There has been a lot of talk lately, nationally and statewide, about the need for employers to treat people better in order to attract more job applicants. One place for our state to start is with workers who are trying to support themselves and their families while living with a record of arrest or conviction.
A few facts: The majority of people incarcerated in Connecticut prisons and jails are parents. Because of systemic racism in policing, prosecutions, sentencing, and the criminal legal system as a whole, more than two -thirds of people incarcerated in Connecticut are Black or Latinx, meaning the harms of incarceration most fall on Black and Latinx families. Nationwide, more than 95 percent of people who are incarcerated will return to society. When people with a record of arrest or conviction return to society in Connecticut, they face more than 500 legal barriers to their and their families’ survival, and the majority of these are in employment.
Together, these facts mean that thousands of people in our state face a lifetime of being shut out of jobs based not on who they are or the skills they bring, but on stereotypes about their record of arrest or conviction. By extension, these barriers to employment hurt their families, and it disproportionately hurts Black and Latinx families.
Last year, Connecticut passed a Clean Slate law to start breaking the cycle of perpetual punishment after someone has completed their prison sentence, probation, or parole. Clean Slate is a significant way for thousands of Connecticut residents and their families to have a better chance at survival.

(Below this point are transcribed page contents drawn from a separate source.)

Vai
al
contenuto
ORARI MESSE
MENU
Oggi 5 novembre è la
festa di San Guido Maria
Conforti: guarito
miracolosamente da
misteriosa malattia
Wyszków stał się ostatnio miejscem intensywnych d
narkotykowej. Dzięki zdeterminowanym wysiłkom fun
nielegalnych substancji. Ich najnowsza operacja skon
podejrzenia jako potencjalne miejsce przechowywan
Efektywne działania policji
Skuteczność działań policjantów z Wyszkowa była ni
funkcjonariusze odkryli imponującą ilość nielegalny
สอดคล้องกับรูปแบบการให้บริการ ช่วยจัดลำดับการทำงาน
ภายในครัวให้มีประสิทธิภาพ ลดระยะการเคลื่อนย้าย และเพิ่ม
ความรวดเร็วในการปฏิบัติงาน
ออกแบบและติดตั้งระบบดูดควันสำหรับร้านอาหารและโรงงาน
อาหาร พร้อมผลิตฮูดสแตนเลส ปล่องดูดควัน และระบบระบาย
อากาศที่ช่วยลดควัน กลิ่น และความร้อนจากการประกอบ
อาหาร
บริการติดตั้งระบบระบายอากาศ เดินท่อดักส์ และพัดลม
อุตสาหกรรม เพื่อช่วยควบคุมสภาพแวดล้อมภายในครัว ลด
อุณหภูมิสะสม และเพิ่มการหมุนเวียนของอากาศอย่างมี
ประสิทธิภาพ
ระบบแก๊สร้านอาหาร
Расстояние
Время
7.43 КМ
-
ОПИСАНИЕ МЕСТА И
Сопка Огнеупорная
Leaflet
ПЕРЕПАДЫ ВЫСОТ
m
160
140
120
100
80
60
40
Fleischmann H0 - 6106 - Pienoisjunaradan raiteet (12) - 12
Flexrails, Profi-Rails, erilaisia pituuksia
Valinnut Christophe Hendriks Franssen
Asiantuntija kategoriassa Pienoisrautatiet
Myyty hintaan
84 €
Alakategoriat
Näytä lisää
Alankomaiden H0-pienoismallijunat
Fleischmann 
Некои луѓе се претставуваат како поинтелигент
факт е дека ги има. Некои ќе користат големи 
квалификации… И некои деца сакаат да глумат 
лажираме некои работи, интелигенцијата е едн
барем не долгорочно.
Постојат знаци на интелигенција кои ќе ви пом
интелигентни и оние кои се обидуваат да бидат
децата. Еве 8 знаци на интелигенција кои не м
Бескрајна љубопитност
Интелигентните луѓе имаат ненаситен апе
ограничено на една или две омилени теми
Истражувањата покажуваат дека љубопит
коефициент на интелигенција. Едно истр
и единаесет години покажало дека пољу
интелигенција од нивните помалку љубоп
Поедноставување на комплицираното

Any time we make progress toward human rights, though, there remains work to be done. That’s true of Clean Slate, and it’s also true of Connecticut’s other employment law that protects some people living with a record of arrest or conviction.
Clean Slate in Connecticut is groundbreaking in part because it includes protections to prevent people from being discriminated against on the basis of their erased record. Through this part of the law, if an employer, landlord, or other entity named under Connecticut’s existing anti-discrimination law tries to deny someone access to services because of their erased record, the person harmed has the right to file a claim with the Commission on Human Rights and Opportunities (CHRO). We all know that the internet lives forever, and this provision in Clean Slate is meant to protect people from the harm that can come if a googling landlord or boss decides to lock someone out of an apartment or a job because of an arrest or conviction that happened years ago.

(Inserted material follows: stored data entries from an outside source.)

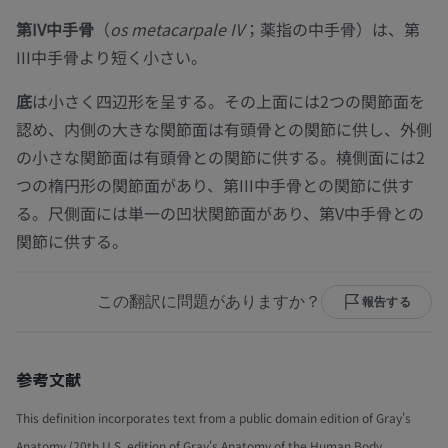
第IV中手骨
（
os metacarpale IV
；薬指の中手骨）は、第
III中手骨より短く小さい。
底
は小さく四辺形を呈する。その上面には2つの関節面を
認め、内側の大きな関節面は有頭骨との関節に供し、外側
の小さな関節面は有頭骨との関節に供する。橈側面には2
つの楕円形の関節面があり、第III中手骨との関節に供す
る。尺側面には単一の凹状関節面があり、第V中手骨との
関節に供する。
この翻訳に問題がありますか？
報告する
参考文献
This definition incorporates text from a public domain edition of Gray's
Anatomy (20th U.S. edition of Gray's Anatomy of the Human Body,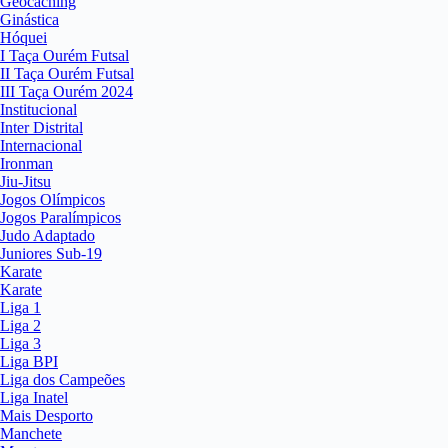
Geocaching
Ginástica
Hóquei
I Taça Ourém Futsal
II Taça Ourém Futsal
III Taça Ourém 2024
Institucional
Inter Distrital
Internacional
Ironman
Jiu-Jitsu
Jogos Olímpicos
Jogos Paralímpicos
Judo Adaptado
Juniores Sub-19
Karate
Karate
Liga 1
Liga 2
Liga 3
Liga BPI
Liga dos Campeões
Liga Inatel
Mais Desporto
Manchete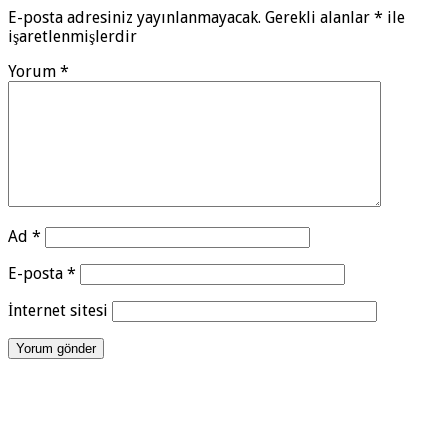
E-posta adresiniz yayınlanmayacak.
Gerekli alanlar
*
ile
işaretlenmişlerdir
Yorum
*
Ad
*
E-posta
*
İnternet sitesi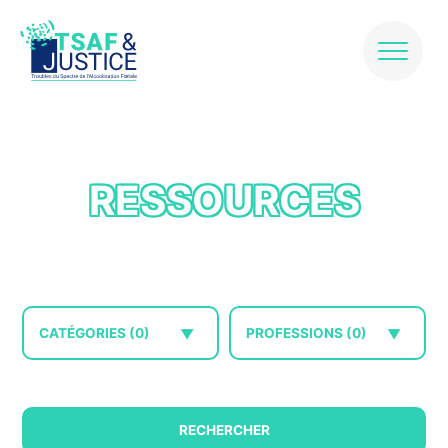
Skip
to
content
RESSOURCES
CATÉGORIES (0)
PROFESSIONS (0)
RECHERCHER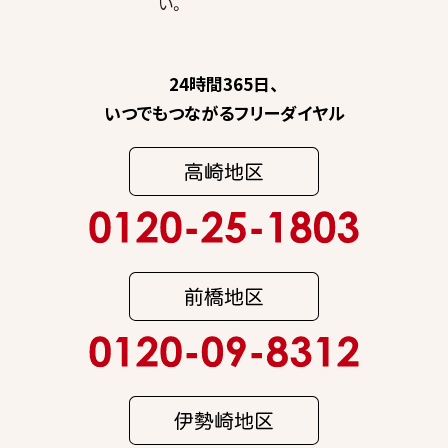
い。
24時間365日、
いつでもつながるフリーダイヤル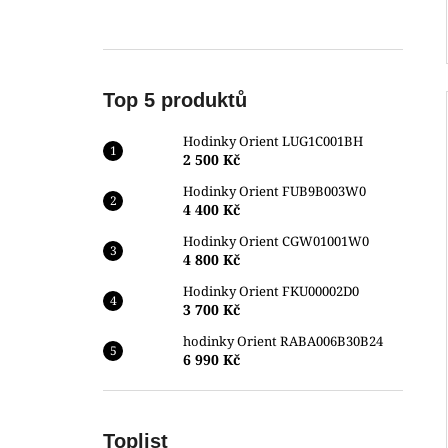
Top 5 produktů
Hodinky Orient LUG1C001BH
2 500 Kč
Hodinky Orient FUB9B003W0
4 400 Kč
Hodinky Orient CGW01001W0
4 800 Kč
Hodinky Orient FKU00002D0
3 700 Kč
hodinky Orient RABA006B30B24
6 990 Kč
Toplist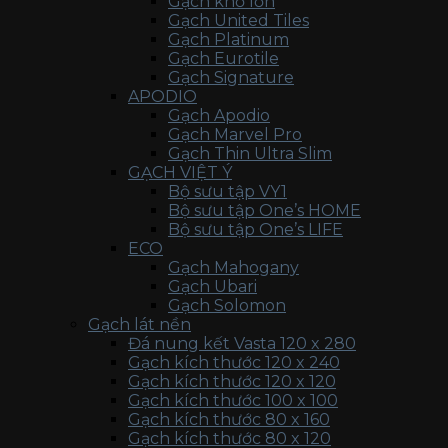
Gạch khổ lớn
Gạch United Tiles
Gạch Platinum
Gạch Eurotile
Gạch Signature
APODIO
Gạch Apodio
Gạch Marvel Pro
Gạch Thin Ultra Slim
GẠCH VIỆT Ý
Bộ sưu tập VY1
Bộ sưu tập One’s HOME
Bộ sưu tập One’s LIFE
ECO
Gạch Mahogany
Gạch Ubari
Gạch Solomon
Gạch lát nền
Đá nung kết Vasta 120 x 280
Gạch kích thước 120 x 240
Gạch kích thước 120 x 120
Gạch kích thước 100 x 100
Gạch kích thước 80 x 160
Gạch kích thước 80 x 120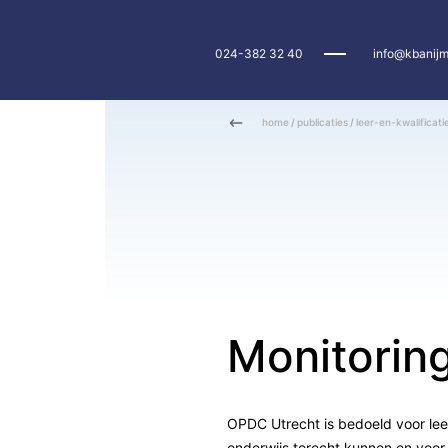
024-382 32 40
info@kbanijm
home
/
publicaties
/
leer-en-kwalificati
Monitorin
OPDC Utrecht is bedoeld voor leerl
onderwijs terecht kunnen en voor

Existing Connecticut law also protects people from discrimination on the basis of their record in public employment. Under this law, state employers must evaluate someone on the basis of their skills and credentials and may only consider someone’s record of arrest or conviction if it is directly relevant to the job at hand. In other words, the state already has a law to prevent blanket bans that exclude justice-impacted people from employment based on broad stereotypes about them.

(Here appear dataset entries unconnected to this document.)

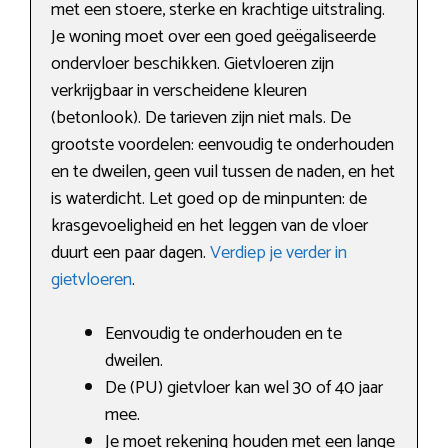
met een stoere, sterke en krachtige uitstraling.
Je woning moet over een goed geëgaliseerde
ondervloer beschikken. Gietvloeren zijn
verkrijgbaar in verscheidene kleuren
(betonlook). De tarieven zijn niet mals. De
grootste voordelen: eenvoudig te onderhouden
en te dweilen, geen vuil tussen de naden, en het
is waterdicht. Let goed op de minpunten: de
krasgevoeligheid en het leggen van de vloer
duurt een paar dagen.
Verdiep je verder in
gietvloeren
.
Eenvoudig te onderhouden en te
dweilen.
De (PU) gietvloer kan wel 30 of 40 jaar
mee.
Je moet rekening houden met een lange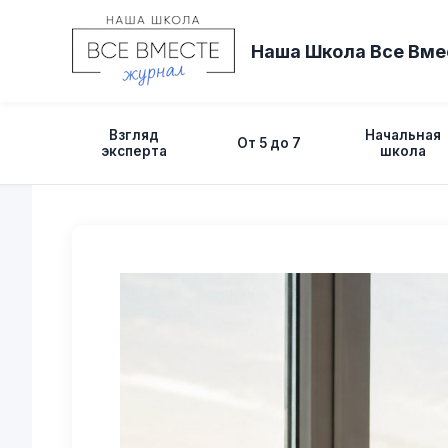
Перейти
к
Наша Школа Все Вме
содержимому
Взгляд
Начальная
От 5 до 7
эксперта
школа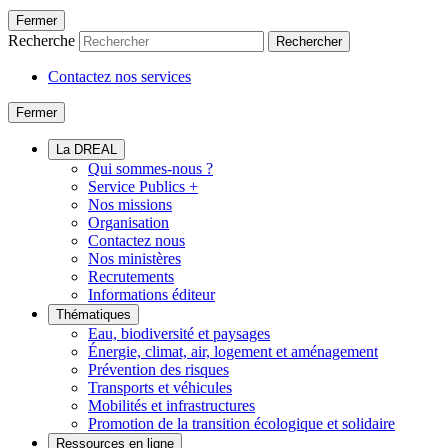
Fermer
Recherche
Rechercher
Contactez nos services
Fermer
La DREAL
Qui sommes-nous ?
Service Publics +
Nos missions
Organisation
Contactez nous
Nos ministères
Recrutements
Informations éditeur
Thématiques
Eau, biodiversité et paysages
Énergie, climat, air, logement et aménagement
Prévention des risques
Transports et véhicules
Mobilités et infrastructures
Promotion de la transition écologique et solidaire
Ressources en ligne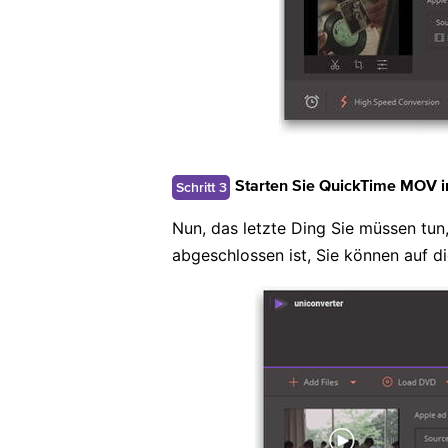
Schritt 3
Starten Sie QuickTime MOV i
Nun, das letzte Ding Sie müssen tu
abgeschlossen ist, Sie können auf d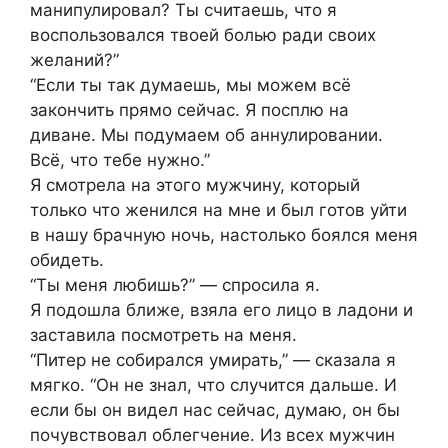
манипулировал? Ты считаешь, что я
воспользовался твоей болью ради своих
желаний?”
“Если ты так думаешь, мы можем всё
закончить прямо сейчас. Я посплю на
диване. Мы подумаем об аннулировании.
Всё, что тебе нужно.”
Я смотрела на этого мужчину, который
только что женился на мне и был готов уйти
в нашу брачную ночь, настолько боялся меня
обидеть.
“Ты меня любишь?” — спросила я.
Я подошла ближе, взяла его лицо в ладони и
заставила посмотреть на меня.
“Питер не собирался умирать,” — сказала я
мягко. “Он не знал, что случится дальше. И
если бы он видел нас сейчас, думаю, он бы
почувствовал облегчение. Из всех мужчин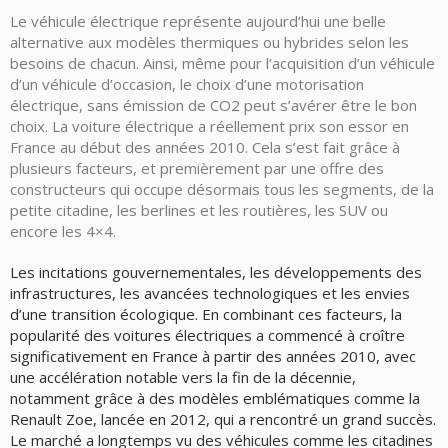
Le véhicule électrique représente aujourd’hui une belle
alternative aux modèles thermiques ou hybrides selon les
besoins de chacun. Ainsi, même pour l’acquisition d’un véhicule
d’un véhicule d’occasion, le choix d’une motorisation
électrique, sans émission de CO2 peut s’avérer être le bon
choix. La voiture électrique a réellement prix son essor en
France au début des années 2010. Cela s’est fait grâce à
plusieurs facteurs, et premièrement par une offre des
constructeurs qui occupe désormais tous les segments, de la
petite citadine, les berlines et les routières, les SUV ou
encore les 4×4.
Les incitations gouvernementales, les développements des
infrastructures, les avancées technologiques et les envies
d’une transition écologique. En combinant ces facteurs, la
popularité des voitures électriques a commencé à croître
significativement en France à partir des années 2010, avec
une accélération notable vers la fin de la décennie,
notamment grâce à des modèles emblématiques comme la
Renault Zoe, lancée en 2012, qui a rencontré un grand succès.
Le marché a longtemps vu des véhicules comme les citadines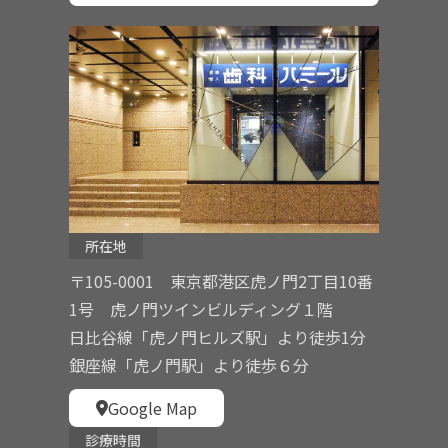
所在地
〒105-0001 東京都港区虎ノ門2丁目10番
1号 虎ノ門ツインビルディング１階
日比谷線「虎ノ門ヒルズ駅」より徒歩1分
銀座線「虎ノ門駅」より徒歩６分
Google Map
診療時間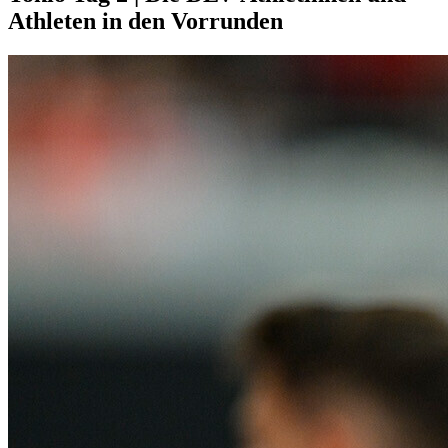
Athleten in den Vorrunden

But both of these laws have some obvious gaps that legislators must close.
Under Clean Slate, people’s records are automatically erased if they have gone seven years without a new conviction following a any misdemeanor conviction or 10 years without a new conviction following class D, or E felony conviction or unclassified felony with a prison term of five years or less. The law excludes people convicted of C, B, and A felonies, and felony gun convictions, altogether. This means there are two big groups of people left unprotected by Clean Slate’s anti-discrimination protections: those in limbo, who are waiting seven or 10 years for their record erasure; and those living with certain convictions who are excluded from Clean Slate altogether, who would only be eligible for record erasure if they succeed in the lengthy and difficult pardon process.
The law’s waiting period is harsh, given that the first years after incarceration are some of the most critical for people returning home. The stability of a job, housing, and other basic necessities is often the difference between someone being able to survive on the outside and successfully reenter society, or not. This is literally life or death. In Connecticut, within one year of leaving prison, formerly incarcerated people die at much higher rates than their peers, and the leading causes of death among formerly incarcerated people in that first year – overdose, homicide, and suicide – show how vulnerable their circumstances are. As even the state itself wrote, these are “horrifically high death rates compared to those found among the general population of this age,” and there were serious racial disparities among them, with Black formerly incarcerated people more likely to be the victims of homicide and white formerly incarcerated people more likely to die from overdoses.
Clean Slate’s exclusions also mean it isn’t the vehicle for justice that it could have been. Racial disparities in felony convictions, which are created by systemic racism in arrests, prosecutions, and sentencing, mean the groups of people whom Clean Slate left behind are disproportionately Black. The bill’s exclusions based on certain types of record also rely on stereotypes and misinformation. For instance, a study of the U.S.’s largest employer, the U.S. military, found that enlistees with felony records were more likely to be promoted to sergeant. Providing people with a chance at opportunity and hope builds healthy communities – locking people into a permanent underclass by preventing them to reentering society perpetuates harm, which makes us all less safe.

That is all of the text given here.